Cómo no, el derecho parlamentario provee también algunas herramientas útiles para prevenir y corregir los excesos más intolerables (arts.16, 21.3 y 99 a 106 del Reglamento del Congreso de los Diputados). En especial, el art.103 RCD prevé la llamada al orden del diputado/a que profiera "conceptos ofensivos al decoro de la Cámara o de sus miembros, de las Instituciones del Estado o de cualquiera otra persona o entidad", "cuando en sus discursos faltaren a lo establecido para la buena marcha de las deliberaciones", "cuando con interrupciones de cualquier otra forma alteren el orden de las sesiones", y "cuando (retirada la palabra) pretendiere continuar haciendo uso de ella". El art.104 prevé la sanción del diputado/a que hubiese sido advertido tres veces, incluyendo su expulsión ejecutiva del Pleno por parte de la Presidencia en ejercicio de sus potestades de aseguramiento del orden interior en la Cámara.
Nada hay, sin embargo, tan efectivo (y necesario) como actuar -aquí, ahora-, en la mejor defensa de nuestra capacidad de vivir y convivir en una sociedad democrática, que tanto nos costó conseguir hace cuarenta años. No es preciso remontarse a ninguna idealizada ensoñación de la oratoria de parlamentos pretéritos. El parlamentarismo de estos años ha conocido también maestros de la palabra: de Óscar Alzaga a Peces Barba, pasando por la revelación de Solchaga, Tamames o Solé Tura, por mentar sólo ejemplos en las constituyentes... Era (ergo sigue siendo) posible marcar la diferencia política sin cargar la tinta un ápice en la ofensa personal.

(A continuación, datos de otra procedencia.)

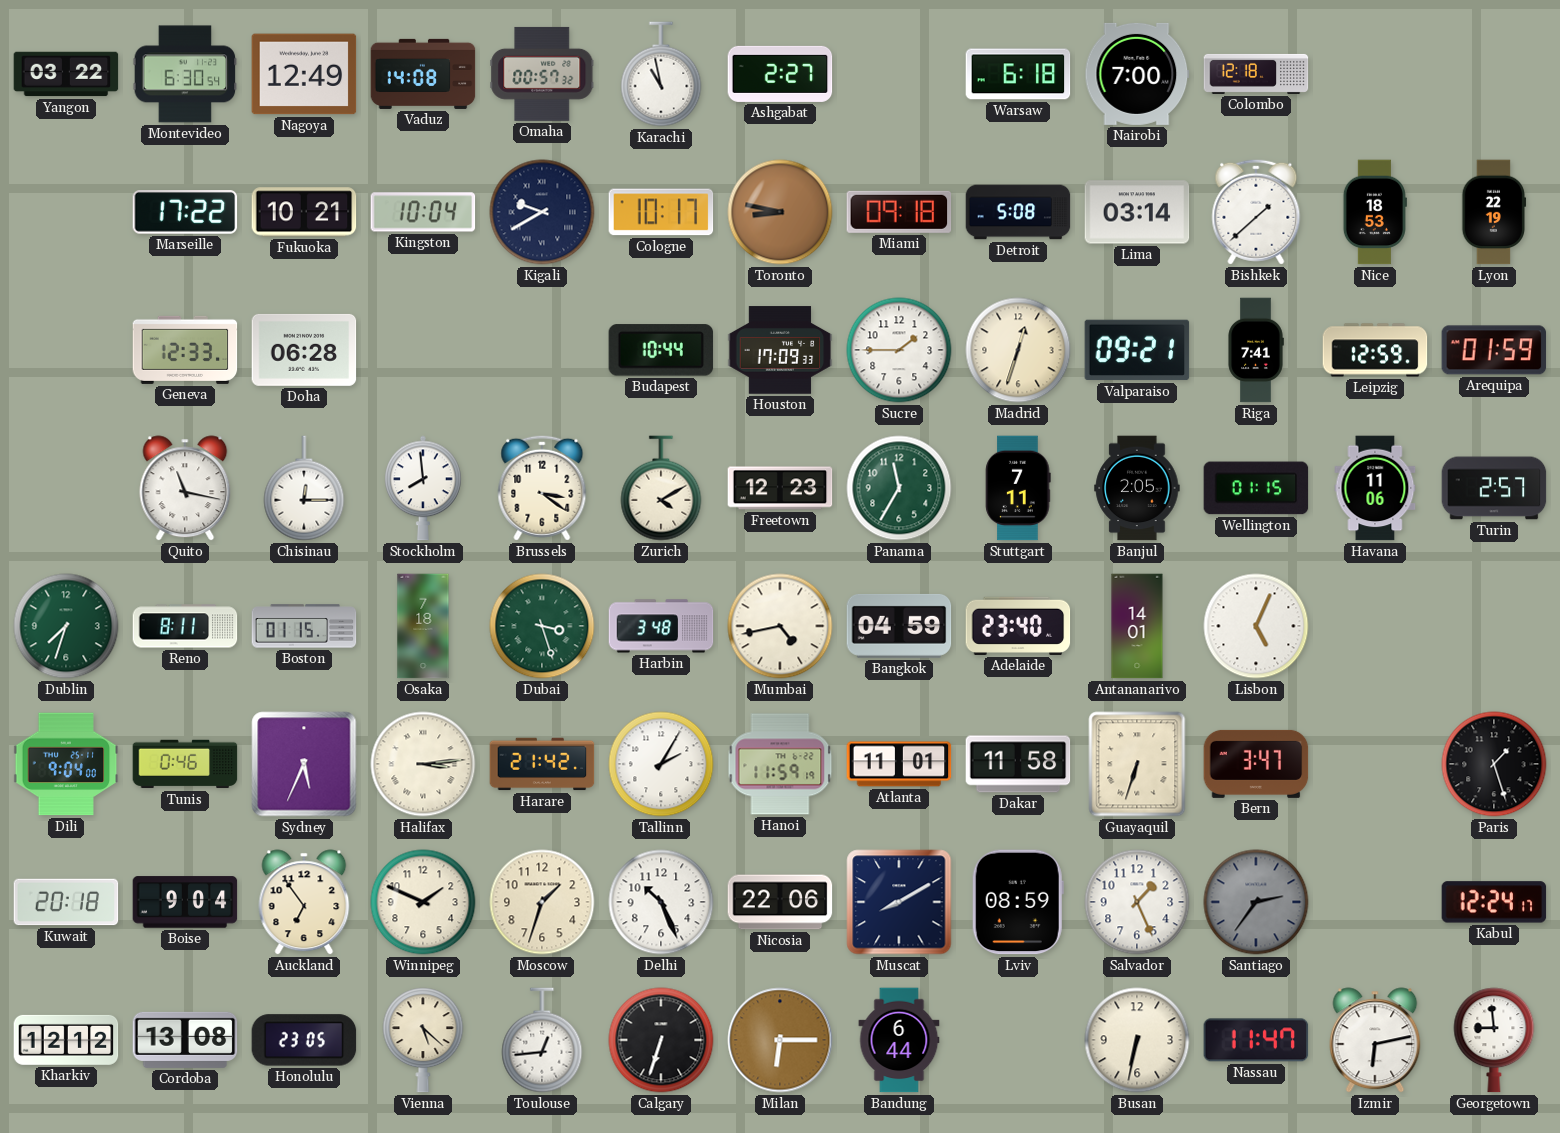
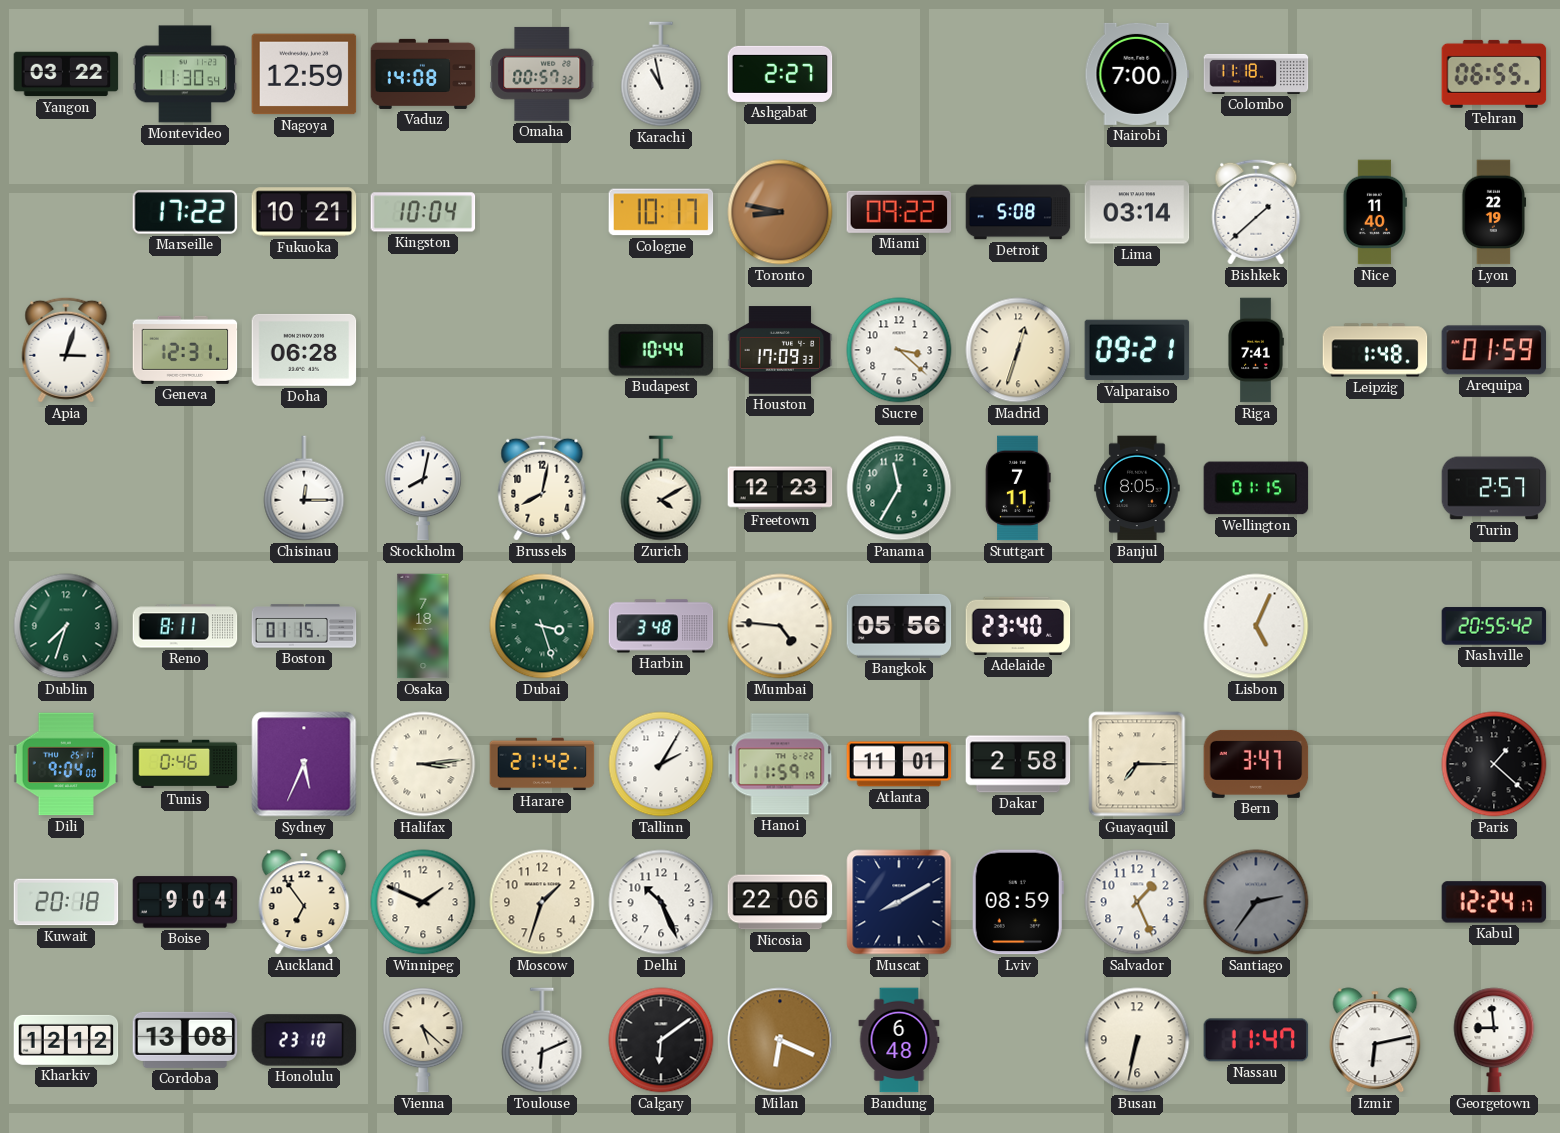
Montevideo: 6:30 -> 11:30
Nagoya: 12:49 -> 12:59
Warsaw: 6:18 -> none
Colombo: 12:18 -> 11:18
Tehran: none -> 06:55
Kigali: 9:40 -> none
Miami: 09:18 -> 09:22
Nice: 18:53 -> 11:40
Apia: none -> 3:03
Geneva: 12:33 -> 12:31
Sucre: 1:45 -> 3:22
Leipzig: 12:59 -> 1:48
Quito: 11:17 -> none
Stockholm: 7:59 -> 8:02
Brussels: 3:21 -> 8:02
Banjul: 2:05 -> 8:05
Havana: 11:06 -> none
Mumbai: 4:43 -> 4:46
Bangkok: 04:59 -> 05:56
Antananarivo: 14:01 -> none
Nashville: none -> 20:55
Dakar: 11:58 -> 2:58
Guayaquil: 6:33 -> 7:15
Paris: 1:27 -> 1:22
Honolulu: 23:05 -> 23:10
Toulouse: 12:44 -> 6:11
Calgary: 6:33 -> 6:09
Milan: 6:15 -> 6:19
Bandung: 6:44 -> 6:48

Y para combatir el actual estado de postración del debate que ya se asoma a la miseria del parlamentarismo, nada habrá tan efectivo (y necesario) como que la ciudadanía defienda la democracia frente a los tribunos de la plebe que quieren acabar con ella difuminando la tenue línea que aun hoy separa la política trocada en teatro e impostura de aquélla que la asemeja a un circo de payasos y fieras.